NEON Data Services Working Group (DSWG) Meeting 1
------------------------------------------------------------------------
November 22, 2010 12:00 pm Pacific

Participants
---------------
Jones, Peet, Hutchison, Schimel, Aulenbach, Ruhl, Vieglais, Gardiner, Palanisamy, Griffith, Burek, Parsons, Domenico, Habermann, Greenlee, Sangil, Guralnick, Erickson

Notes
--------

Background discussion
-----------------------------

Schimel -- overview and status report on NEON

    -- Vision of NEON: provide env inf on critical questions, in most usable possible way
    -- sites selected for representativeness, applicability to grand challenge questions
    -- flow from sensors, people, through qa/calibration, through publication to user communities
    -- substantial number of data sets come from outside the observatory
    -- user model: science/education/decision maker using NEON information as seamlessly as possible
        -- data from PIs, or LTER, or federal Inv and monitoring programs
    -- about 120 high-level data products in initial incarnation (539 variables)
        -- annual summaries
        -- through assimilation models that produce gridded products across entire nation
    -- observatory is about information, and making that information usable
    -- DSWG is at heart: standards for products, how to capture provenance, assess usability of data
        -- goal to make data as interoperable as possible for 539 variables spanning atmosphere to genomics
    -- what are the key standards, best practices
    -- what are the early, mid, and late project implementation priorities
    -- now NEON is looking to move from proposal phase (8000) pages to working with community to make operational decisions
    
    Questions:
        Haberman: what is relation between 120 products and 539 variables
            539 are the level 1 data variables
            120 are the level 4 data products, assimilate the 539 variables
        Mike: how many domains?
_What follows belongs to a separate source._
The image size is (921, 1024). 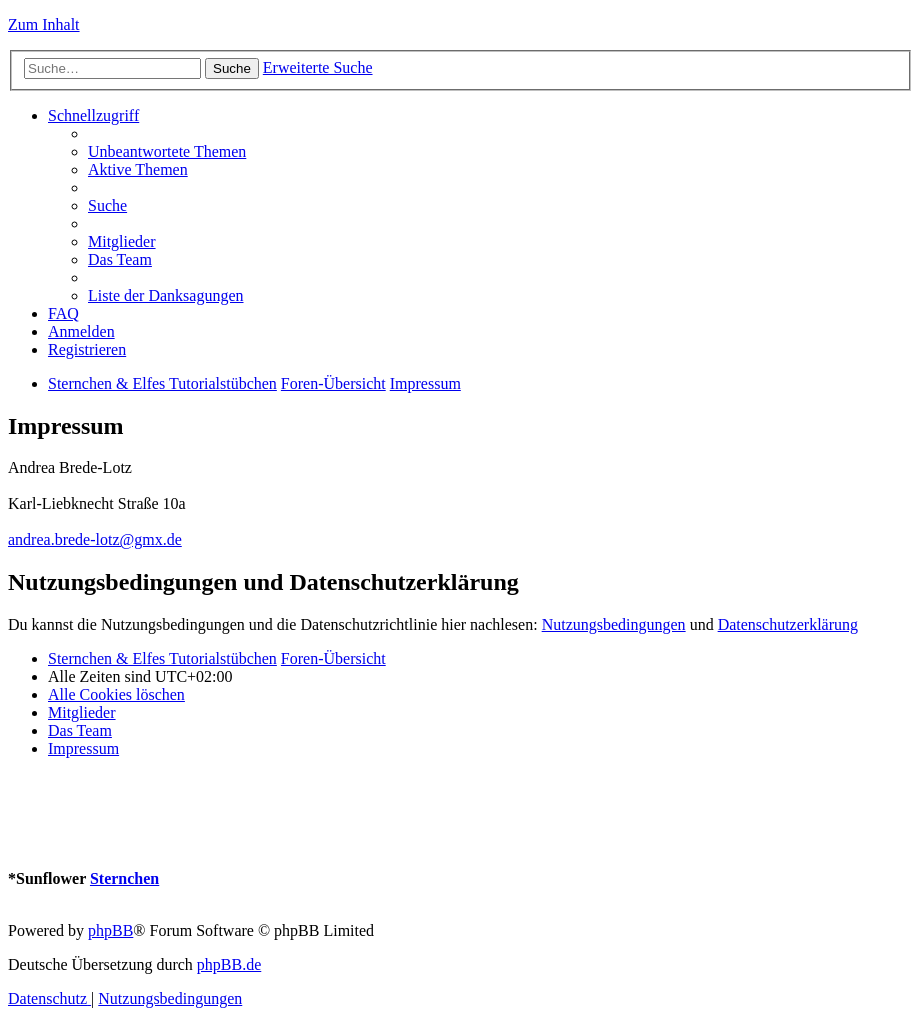 What do you see at coordinates (44, 24) in the screenshot?
I see `Zum Inhalt` at bounding box center [44, 24].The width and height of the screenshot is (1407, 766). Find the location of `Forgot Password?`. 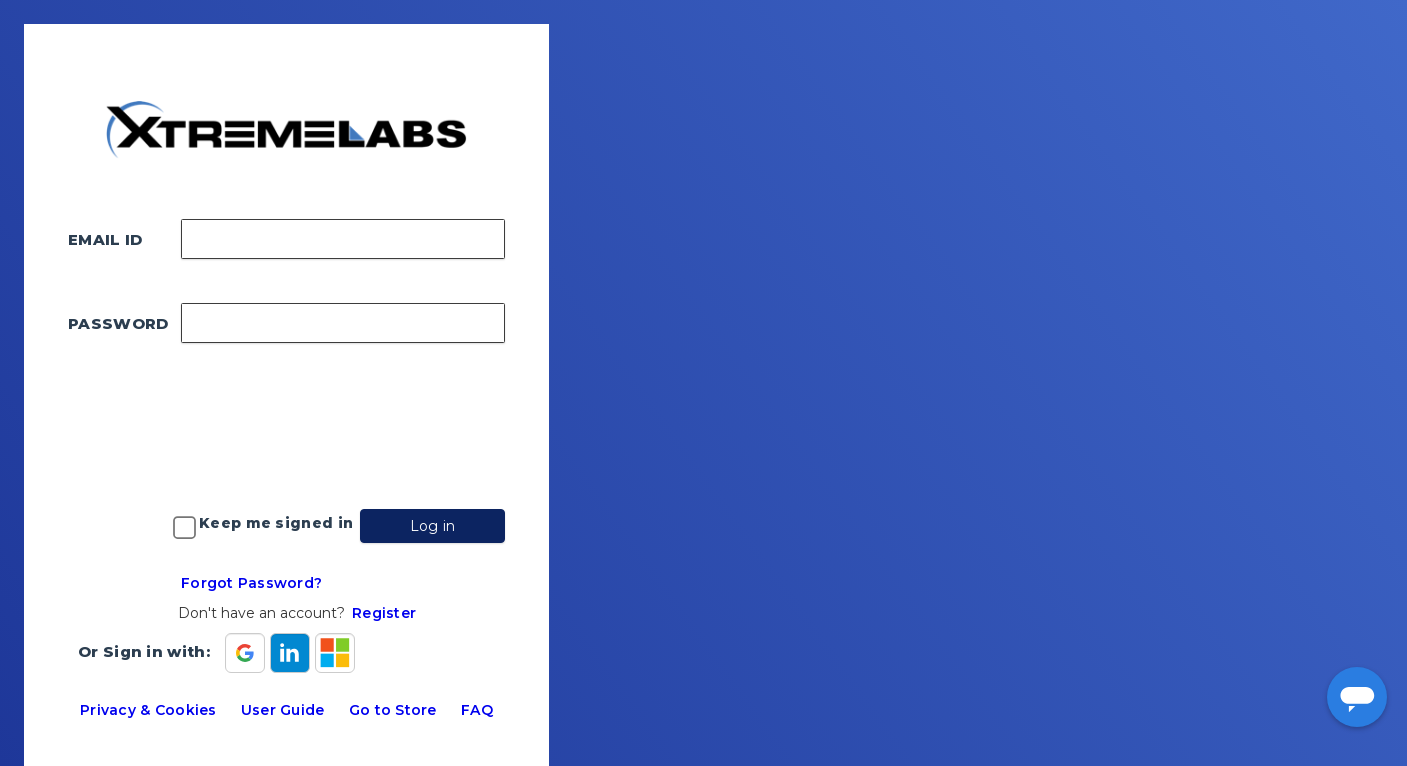

Forgot Password? is located at coordinates (251, 583).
RS to genomics? How many domains are we talking about
            Schimel: less than a dozen, on the scale of 'atmospheric science'
        Followup: how many schema are we dealiing with? 
            Schimel: grist for the committee, but probably 4-6?
    Jones: NEON familiar enough
        Haberman: familiar enough to get started
    
    Griffith, Vieglais, Sangil 
    
    Scope of work discussion
        -- review document on wiki
        -- how extensive are the external data?
            -- DEM, MODIS, 
            -- need provenance and full attribution for those
            -- about 40 data sets
            -- mainly in category of land use
        -- also products they want to interoperate with -- not a strong handle on what these are
        
        -- parsons: how related to LTER data?
            -- schimel: 
                1. NEON to LTER as a provider to LTER sites -- should be easy to use in the LTER context as possible
                2. NEON data activities will continue several products started at LTER, complementarity
                    -- most NEON data are 'observational', whereas a lot of LTER is on manipulative, process studies
                    -- needs interoperability
            
        -- what are the high-priority target communities?
            -- list isn't discrete
            -- lots of communities at various levels of organization
            -- disease and microbial ecology as partners, sometimes already part of LTER, others not
            -- item for the group: what communities do we see as discrete and that should be addressed
        -- could address it as different levels of interoperability
            -- for some groups, metadata-only interoperability
            -- for other key domains, deeper levels of integration
            
        -- parsons: also identify other community portals that would be relevant, and distribution mechanisms [not so much the portals as the protocols and metadata standards that different portals use. In other words let those portals that want the data or metadata come get it]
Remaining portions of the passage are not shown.